Spotlight on Machine Learning: Oliver Monson

By Jennifer Glen | 08 November 2017

Try HERE Maps

Create a free API key to build location-aware apps and services.

Get Started

“Have humans focus on things that humans are really good at and machines can’t replace. That’s the transition.” – Oliver Monson

Image credit: “Unicorn Crossing” by rumpleteaser is licensed under CC BY 2.0

The transcript of this interview has been condensed and lightly edited for clarity.

You're a Data Operations Manager in our Highly Automated Driving division at HERE. What do you do?

When I first started with HERE, I was focused on dealing with the data from the [HERE True] vehicles and making it useful to the rest of the organization. Two years ago, we transitioned to focusing on the highly automated driving use case. I’m making sure that that data I dealt with back then is useful to the rest of the org, specifically for machine learning and algorithm development. So, taking that imagery—that Lidar data we collect with these vehicles, petabytes of data that’s sitting in our cloud—and converting it to useful data that we can build automated feature extractors from.

Traditionally, we have people look at that data and make a 2D map out of it. That doesn’t scale for making a really detailed 3D map that’s required for autonomous driving. So, my role supports the teams that are trying to automate that map creation process.

What’s a more specific example of a problem you have to solve?

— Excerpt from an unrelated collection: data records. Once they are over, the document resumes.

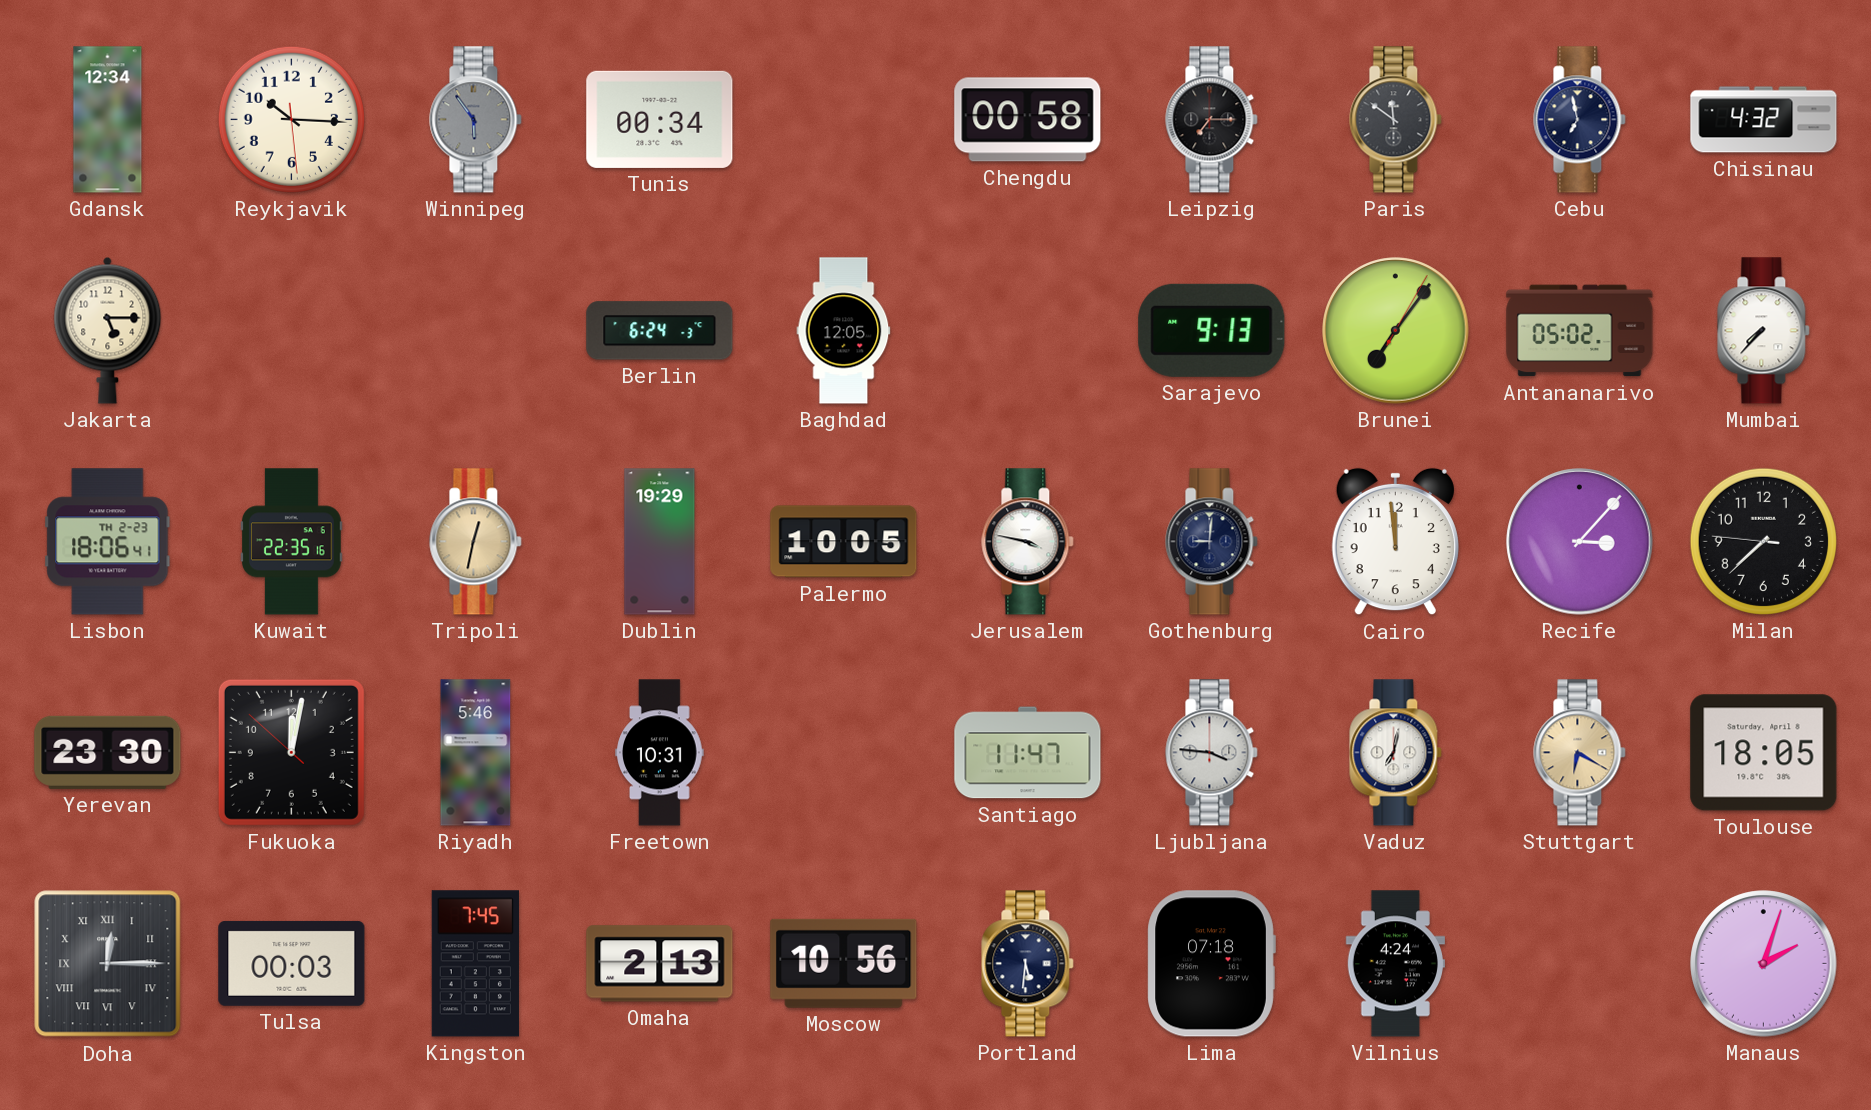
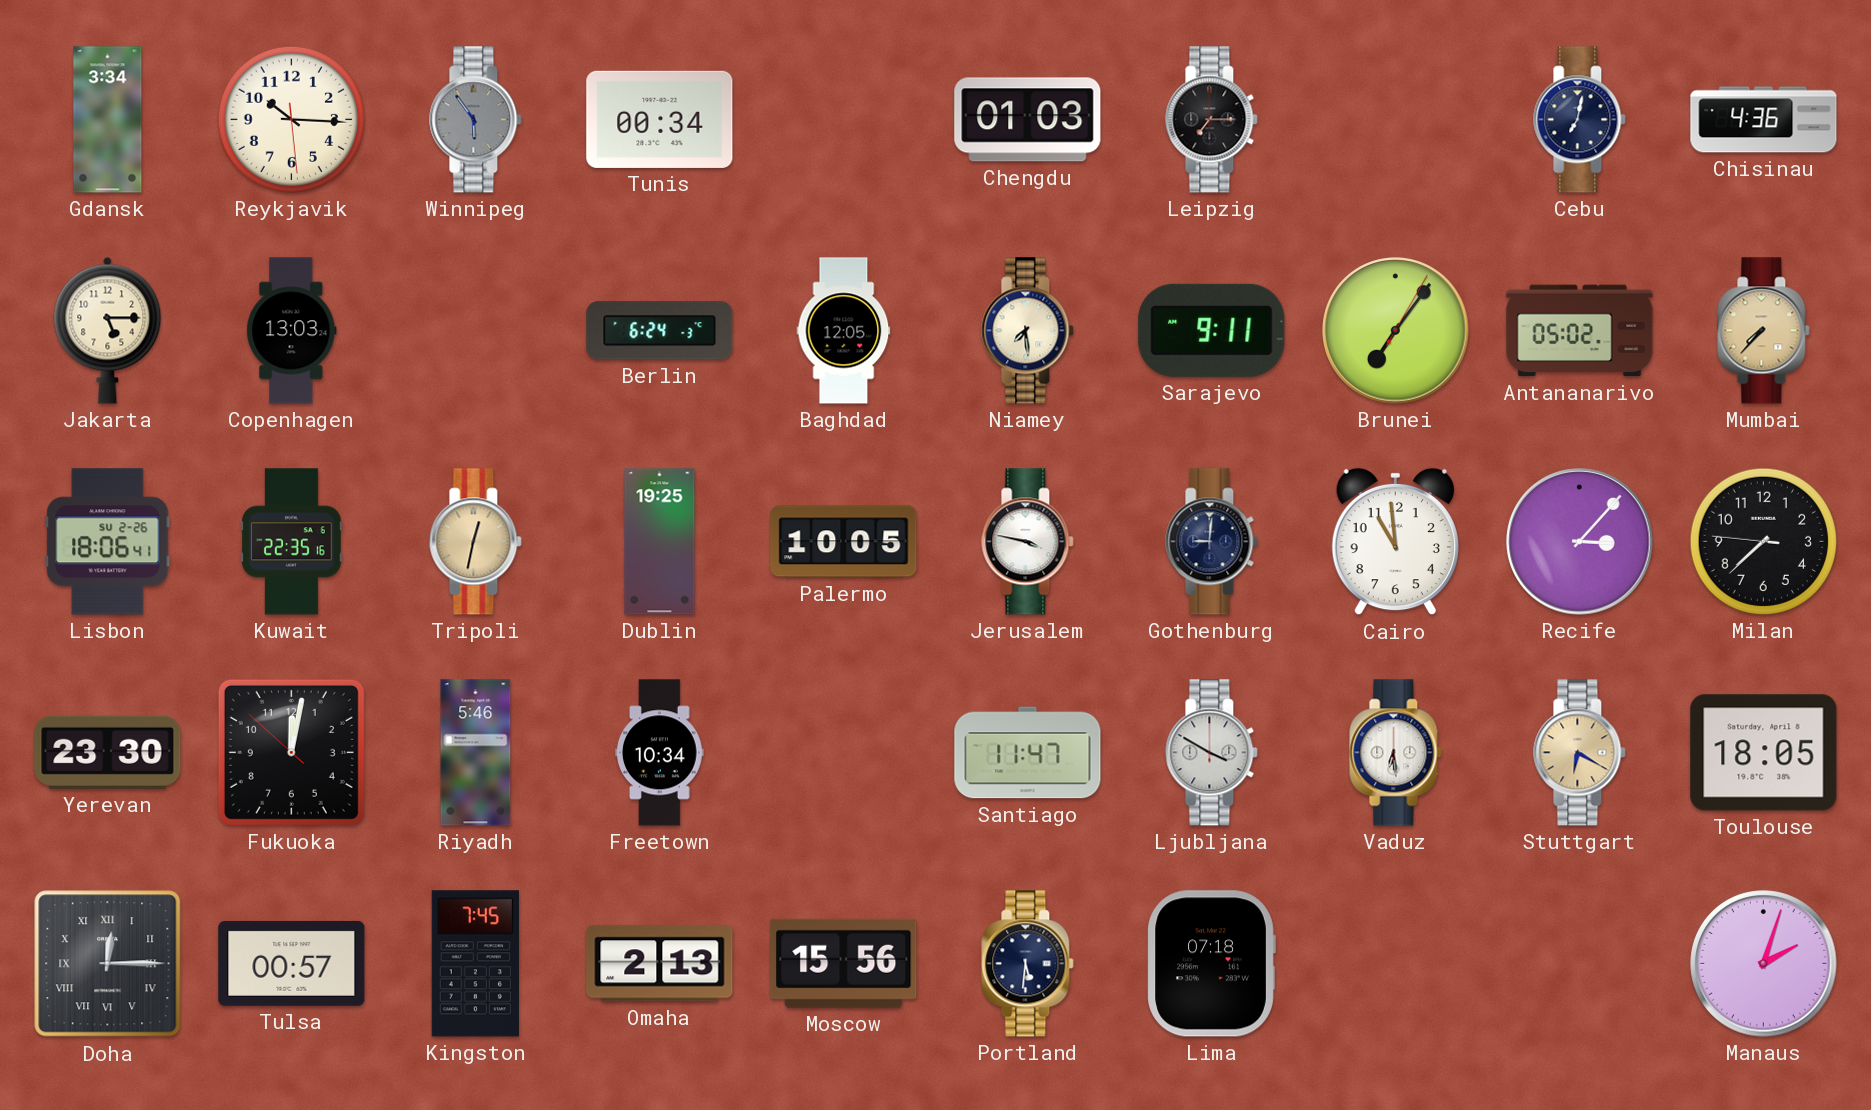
Gdansk: 12:34 -> 3:34
Chengdu: 00:58 -> 01:03
Paris: 11:51 -> none
Cebu: 6:58 -> 7:02
Chisinau: 4:32 -> 4:36
Copenhagen: none -> 13:03
Niamey: none -> 7:29
Sarajevo: 9:13 -> 9:11
Mumbai dial: white -> champagne
Lisbon date: TH 2-23 -> SU 2-26
Dublin: 19:29 -> 19:25
Cairo: 11:59 -> 10:59
Freetown: 10:31 -> 10:34
Ljubljana: 3:46 -> 3:50
Vaduz: 7:02 -> 6:29
Tulsa: 00:03 -> 00:57
Moscow: 10:56 -> 15:56
Vilnius: 4:24 -> none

Detecting all the signs in the world. Signage is very useful to mapmaking. The attributes that are on the sign: the speed limits, the stop signs, the warning indicators—all that signage tells the driver something about the environment, the rules of the road. There’s thousands of different types of signs and every country has their own variations, languages, and symbols. We can look at imagery and label a sign or label the lanes and make a map that way, but that requires a human to do that. So now can we replace that human with a machine that can detect signs automatically.

I support building that vast library of training data, so that we can detect those signs automatically and classify them. In order to develop these algorithms, we leverage our internal workforce and crowdsourcing options to human label this data as input.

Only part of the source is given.